Friday night in Eugene, a peaceful protest over the death of George Floyd turned destructive. Within hours of the vandalism of a business complex at 7th and Washington, several local groups reached out to help.
Eugene Area Chamber of Commerce President Brittany Quick-Warner says she was getting emails early Saturday morning, saying things like, “We want to help the businesses who were impacted, what can we do, and also, we want to create a safer and more inclusive environment for people of color in our community.”

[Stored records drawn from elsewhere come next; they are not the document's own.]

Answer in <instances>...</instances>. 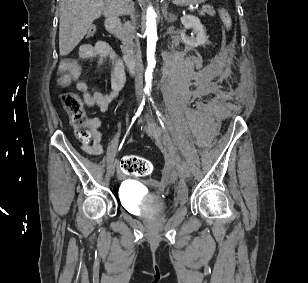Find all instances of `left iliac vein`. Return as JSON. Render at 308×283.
Wrapping results in <instances>:
<instances>
[{
  "instance_id": "1",
  "label": "left iliac vein",
  "mask_w": 308,
  "mask_h": 283,
  "mask_svg": "<svg viewBox=\"0 0 308 283\" xmlns=\"http://www.w3.org/2000/svg\"><path fill=\"white\" fill-rule=\"evenodd\" d=\"M146 126L149 130V132L157 139V140H163L164 142H168V138L163 134V130L159 126V124L151 119L147 118L146 120ZM180 173L181 176L188 178L191 174L190 167L186 162H182L180 165Z\"/></svg>"
}]
</instances>
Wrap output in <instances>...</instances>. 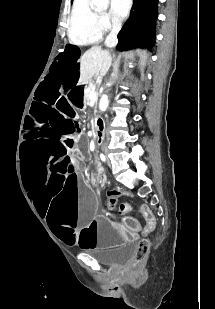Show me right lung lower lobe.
I'll list each match as a JSON object with an SVG mask.
<instances>
[{
	"label": "right lung lower lobe",
	"instance_id": "obj_1",
	"mask_svg": "<svg viewBox=\"0 0 215 309\" xmlns=\"http://www.w3.org/2000/svg\"><path fill=\"white\" fill-rule=\"evenodd\" d=\"M130 18L118 34L117 48L121 51L135 46H151L155 41V21L158 0H133Z\"/></svg>",
	"mask_w": 215,
	"mask_h": 309
}]
</instances>
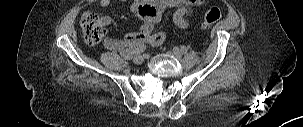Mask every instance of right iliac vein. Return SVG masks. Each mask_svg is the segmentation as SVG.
Wrapping results in <instances>:
<instances>
[{
    "label": "right iliac vein",
    "instance_id": "obj_1",
    "mask_svg": "<svg viewBox=\"0 0 303 127\" xmlns=\"http://www.w3.org/2000/svg\"><path fill=\"white\" fill-rule=\"evenodd\" d=\"M144 61L143 59V56L142 55H136L134 58H133V62L135 64H142Z\"/></svg>",
    "mask_w": 303,
    "mask_h": 127
}]
</instances>
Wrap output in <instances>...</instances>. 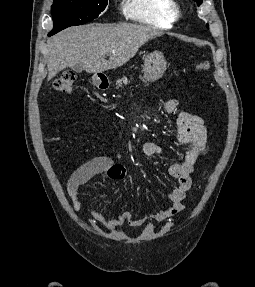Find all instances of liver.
Masks as SVG:
<instances>
[{
  "label": "liver",
  "instance_id": "1",
  "mask_svg": "<svg viewBox=\"0 0 255 287\" xmlns=\"http://www.w3.org/2000/svg\"><path fill=\"white\" fill-rule=\"evenodd\" d=\"M157 36H162V32L123 22L67 28L47 40L44 54L48 80L76 64H80L88 74H102L120 68L135 56L143 44ZM106 56H110L108 62Z\"/></svg>",
  "mask_w": 255,
  "mask_h": 287
}]
</instances>
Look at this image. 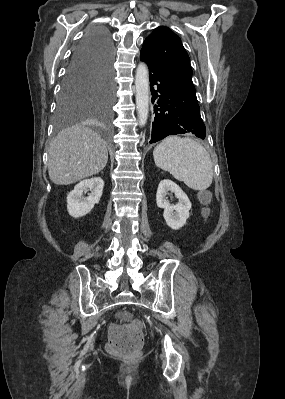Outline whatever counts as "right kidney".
<instances>
[{
  "label": "right kidney",
  "mask_w": 285,
  "mask_h": 399,
  "mask_svg": "<svg viewBox=\"0 0 285 399\" xmlns=\"http://www.w3.org/2000/svg\"><path fill=\"white\" fill-rule=\"evenodd\" d=\"M104 181L100 177L86 179L78 183L74 190L67 196L68 213L79 218L88 214L95 204H98L102 196ZM90 190L88 197H84L83 193Z\"/></svg>",
  "instance_id": "1"
}]
</instances>
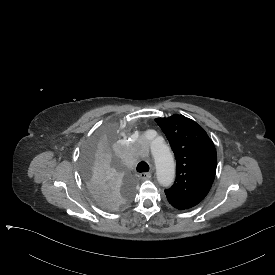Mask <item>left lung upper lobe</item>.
I'll list each match as a JSON object with an SVG mask.
<instances>
[{
  "instance_id": "obj_1",
  "label": "left lung upper lobe",
  "mask_w": 275,
  "mask_h": 275,
  "mask_svg": "<svg viewBox=\"0 0 275 275\" xmlns=\"http://www.w3.org/2000/svg\"><path fill=\"white\" fill-rule=\"evenodd\" d=\"M175 154L176 180L165 190L169 203L185 210L208 194L216 172L217 154L212 140L193 120L183 115L155 119Z\"/></svg>"
}]
</instances>
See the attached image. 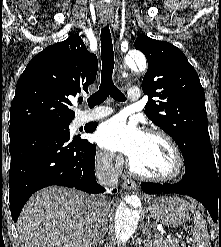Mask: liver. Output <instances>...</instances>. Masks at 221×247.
Listing matches in <instances>:
<instances>
[{
  "instance_id": "obj_1",
  "label": "liver",
  "mask_w": 221,
  "mask_h": 247,
  "mask_svg": "<svg viewBox=\"0 0 221 247\" xmlns=\"http://www.w3.org/2000/svg\"><path fill=\"white\" fill-rule=\"evenodd\" d=\"M94 199L57 186L40 190L18 218L19 238L25 247H91ZM109 208L107 203L108 212Z\"/></svg>"
}]
</instances>
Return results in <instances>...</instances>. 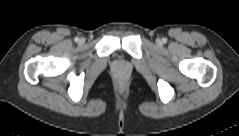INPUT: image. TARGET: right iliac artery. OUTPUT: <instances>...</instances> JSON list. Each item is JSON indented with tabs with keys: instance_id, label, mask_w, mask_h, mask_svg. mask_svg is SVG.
Segmentation results:
<instances>
[{
	"instance_id": "obj_1",
	"label": "right iliac artery",
	"mask_w": 239,
	"mask_h": 136,
	"mask_svg": "<svg viewBox=\"0 0 239 136\" xmlns=\"http://www.w3.org/2000/svg\"><path fill=\"white\" fill-rule=\"evenodd\" d=\"M74 40H75V42H78V41H79V38H78V37H76Z\"/></svg>"
}]
</instances>
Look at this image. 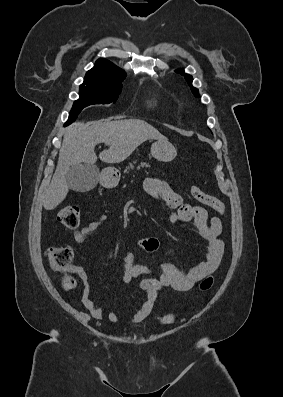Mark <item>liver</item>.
I'll list each match as a JSON object with an SVG mask.
<instances>
[{
	"mask_svg": "<svg viewBox=\"0 0 283 397\" xmlns=\"http://www.w3.org/2000/svg\"><path fill=\"white\" fill-rule=\"evenodd\" d=\"M148 139L164 140L165 137L153 126L140 119L96 121L90 125L75 122L64 134L55 173L45 194L43 206L55 209L67 196L69 185L66 173L77 164L94 165L98 143L108 144V150L99 154L101 161L115 164L124 161Z\"/></svg>",
	"mask_w": 283,
	"mask_h": 397,
	"instance_id": "obj_1",
	"label": "liver"
}]
</instances>
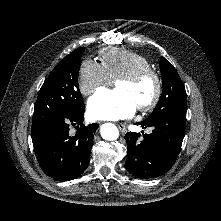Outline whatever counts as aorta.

Quick-Warner says she’s gathering a group this week to work on ways to help. "One thing that I’m thinking about," she says, "is how do we help clean up some of the vandalism that not only happened this weekend, but that’s been pretty rampant throughout this coronavirus pandemic, without people in their offices and eyes on the street.”
Quick-Warner says black community leaders met at the Chamber Saturday. They agree there’s a lot to be done in Eugene to improve the lives of minorities, and they’re identifying more specific steps.
She and NAACP Executive Director Eric Richardson agreed Saturday to jointly support the Black Lives Matter movement and condemn the violence. Quick-Warner says, “Eric and I have been having conversations for several months about how we can support minority and black-owned businesses better as a Chamber, and how as a community we can make sure we’re focused in on economic development strategies that will improve lives for black people and people of color in our community.”
Quick-Warner says it will be several days before businesses that sustained damage will learn how much is covered by insurance.